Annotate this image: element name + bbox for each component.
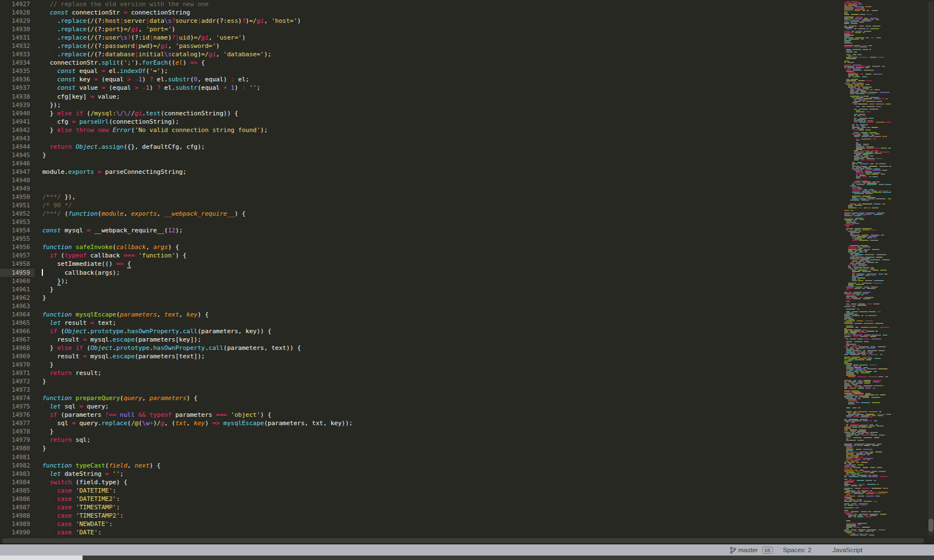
line-number[interactable]: 14982 bbox=[0, 461, 35, 470]
line-number[interactable]: 14983 bbox=[0, 470, 35, 478]
line-number[interactable]: 14986 bbox=[0, 495, 35, 503]
code-line[interactable]: 14961 } bbox=[0, 285, 934, 294]
code-line[interactable]: 14945} bbox=[0, 151, 934, 159]
line-number[interactable]: 14976 bbox=[0, 411, 35, 419]
code-line[interactable]: 14957 if (typeof callback === 'function'… bbox=[0, 251, 934, 260]
code-line[interactable]: 14952/***/ (function(module, exports, __… bbox=[0, 210, 934, 218]
code-line[interactable]: 14958 setImmediate(() => { bbox=[0, 260, 934, 268]
code-line[interactable]: 14964function mysqlEscape(parameters, te… bbox=[0, 310, 934, 319]
code-line[interactable]: 14940 } else if (/mysql:\/\//gi.test(con… bbox=[0, 109, 934, 118]
code-line[interactable]: 14967 result = mysql.escape(parameters[k… bbox=[0, 335, 934, 344]
line-number[interactable]: 14936 bbox=[0, 75, 35, 84]
code-line[interactable]: 14990 case 'DATE': bbox=[0, 528, 934, 537]
code-line[interactable]: 14944 return Object.assign({}, defaultCf… bbox=[0, 143, 934, 151]
line-number[interactable]: 14972 bbox=[0, 377, 35, 386]
git-branch-status[interactable]: master 65 bbox=[730, 544, 773, 556]
code-line[interactable]: 14950/***/ }), bbox=[0, 193, 934, 201]
horizontal-scrollbar-thumb[interactable] bbox=[2, 538, 924, 543]
line-number[interactable]: 14940 bbox=[0, 109, 35, 118]
vertical-scrollbar-track[interactable] bbox=[928, 1, 933, 535]
line-number[interactable]: 14962 bbox=[0, 294, 35, 302]
line-number[interactable]: 14949 bbox=[0, 184, 35, 193]
line-number[interactable]: 14950 bbox=[0, 193, 35, 201]
code-area[interactable]: 14927 // replace the old version with th… bbox=[0, 0, 934, 544]
line-number[interactable]: 14989 bbox=[0, 520, 35, 528]
line-number[interactable]: 14930 bbox=[0, 25, 35, 33]
line-number[interactable]: 14988 bbox=[0, 512, 35, 520]
code-line[interactable]: 14951/* 90 */ bbox=[0, 201, 934, 210]
code-line[interactable]: 14955 bbox=[0, 235, 934, 243]
code-line[interactable]: 14979 return sql; bbox=[0, 436, 934, 444]
code-line[interactable]: 14988 case 'TIMESTAMP2': bbox=[0, 512, 934, 520]
code-line[interactable]: 14975 let sql = query; bbox=[0, 402, 934, 411]
line-number[interactable]: 14947 bbox=[0, 168, 35, 176]
code-line[interactable]: 14973 bbox=[0, 386, 934, 394]
code-line[interactable]: 14966 if (Object.prototype.hasOwnPropert… bbox=[0, 327, 934, 335]
line-number[interactable]: 14951 bbox=[0, 201, 35, 210]
line-number[interactable]: 14990 bbox=[0, 528, 35, 537]
line-number[interactable]: 14946 bbox=[0, 159, 35, 168]
line-number[interactable]: 14979 bbox=[0, 436, 35, 444]
code-line[interactable]: 14965 let result = text; bbox=[0, 319, 934, 327]
line-number[interactable]: 14967 bbox=[0, 335, 35, 344]
line-number[interactable]: 14960 bbox=[0, 277, 35, 285]
minimap[interactable] bbox=[842, 0, 893, 537]
line-number[interactable]: 14978 bbox=[0, 427, 35, 436]
line-number[interactable]: 14966 bbox=[0, 327, 35, 335]
code-line[interactable]: 14947module.exports = parseConnectingStr… bbox=[0, 168, 934, 176]
line-number[interactable]: 14955 bbox=[0, 235, 35, 243]
line-number[interactable]: 14934 bbox=[0, 59, 35, 67]
code-line[interactable]: 14971 return result; bbox=[0, 369, 934, 377]
line-number[interactable]: 14942 bbox=[0, 126, 35, 134]
line-number[interactable]: 14957 bbox=[0, 251, 35, 260]
code-line[interactable]: 14954const mysql = __webpack_require__(1… bbox=[0, 226, 934, 235]
code-line[interactable]: 14953 bbox=[0, 218, 934, 226]
code-line[interactable]: 14982function typeCast(field, next) { bbox=[0, 461, 934, 470]
code-line[interactable]: 14980} bbox=[0, 444, 934, 452]
code-line[interactable]: 14985 case 'DATETIME': bbox=[0, 486, 934, 495]
line-number[interactable]: 14977 bbox=[0, 419, 35, 427]
code-line[interactable]: 14932 .replace(/(?:password|pwd)=/gi, 'p… bbox=[0, 42, 934, 50]
line-number[interactable]: 14971 bbox=[0, 369, 35, 377]
code-line[interactable]: 14972} bbox=[0, 377, 934, 386]
code-line[interactable]: 14956function safeInvoke(callback, args)… bbox=[0, 243, 934, 251]
code-line[interactable]: 14962} bbox=[0, 294, 934, 302]
line-number[interactable]: 14981 bbox=[0, 453, 35, 461]
line-number[interactable]: 14954 bbox=[0, 226, 35, 235]
indentation-setting[interactable]: Spaces: 2 bbox=[783, 544, 811, 556]
code-line[interactable]: 14976 if (parameters !== null && typeof … bbox=[0, 411, 934, 419]
code-line[interactable]: 14974function prepareQuery(query, parame… bbox=[0, 394, 934, 402]
line-number[interactable]: 14931 bbox=[0, 33, 35, 42]
line-number[interactable]: 14985 bbox=[0, 486, 35, 495]
line-number[interactable]: 14927 bbox=[0, 0, 35, 8]
line-number[interactable]: 14973 bbox=[0, 386, 35, 394]
code-line[interactable]: 14941 cfg = parseUrl(connectionString); bbox=[0, 118, 934, 126]
code-line[interactable]: 14959 callback(args); bbox=[0, 269, 934, 277]
code-line[interactable]: 14931 .replace(/(?:user\s?(?:id|name)?|u… bbox=[0, 33, 934, 42]
line-number[interactable]: 14959 bbox=[0, 269, 35, 277]
line-number[interactable]: 14932 bbox=[0, 42, 35, 50]
code-line[interactable]: 14935 const equal = el.indexOf('='); bbox=[0, 67, 934, 75]
code-line[interactable]: 14949 bbox=[0, 184, 934, 193]
line-number[interactable]: 14968 bbox=[0, 344, 35, 352]
code-line[interactable]: 14927 // replace the old version with th… bbox=[0, 0, 934, 8]
line-number[interactable]: 14974 bbox=[0, 394, 35, 402]
code-line[interactable]: 14929 .replace(/(?:host|server|data\s?so… bbox=[0, 17, 934, 25]
line-number[interactable]: 14964 bbox=[0, 310, 35, 319]
code-line[interactable]: 14984 switch (field.type) { bbox=[0, 478, 934, 486]
line-number[interactable]: 14963 bbox=[0, 302, 35, 310]
line-number[interactable]: 14935 bbox=[0, 67, 35, 75]
code-line[interactable]: 14928 const connectionStr = connectionSt… bbox=[0, 8, 934, 17]
line-number[interactable]: 14939 bbox=[0, 101, 35, 109]
line-number[interactable]: 14929 bbox=[0, 17, 35, 25]
line-number[interactable]: 14943 bbox=[0, 134, 35, 143]
code-line[interactable]: 14930 .replace(/(?:port)=/gi, 'port=') bbox=[0, 25, 934, 33]
line-number[interactable]: 14945 bbox=[0, 151, 35, 159]
line-number[interactable]: 14952 bbox=[0, 210, 35, 218]
line-number[interactable]: 14958 bbox=[0, 260, 35, 268]
line-number[interactable]: 14965 bbox=[0, 319, 35, 327]
line-number[interactable]: 14941 bbox=[0, 118, 35, 126]
line-number[interactable]: 14980 bbox=[0, 444, 35, 452]
code-line[interactable]: 14934 connectionStr.split(';').forEach((… bbox=[0, 59, 934, 67]
code-line[interactable]: 14946 bbox=[0, 159, 934, 168]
^^^^^^^^^^^^^^^^
**WHAT YOU NEED TO DO**
In the entries above, copy each line that contains the string "callback".

**SOLUTION BELOW**
code-line[interactable]: 14957 if (typeof callback === 'function'… bbox=[0, 251, 934, 260]
code-line[interactable]: 14956function safeInvoke(callback, args)… bbox=[0, 243, 934, 251]
code-line[interactable]: 14959 callback(args); bbox=[0, 269, 934, 277]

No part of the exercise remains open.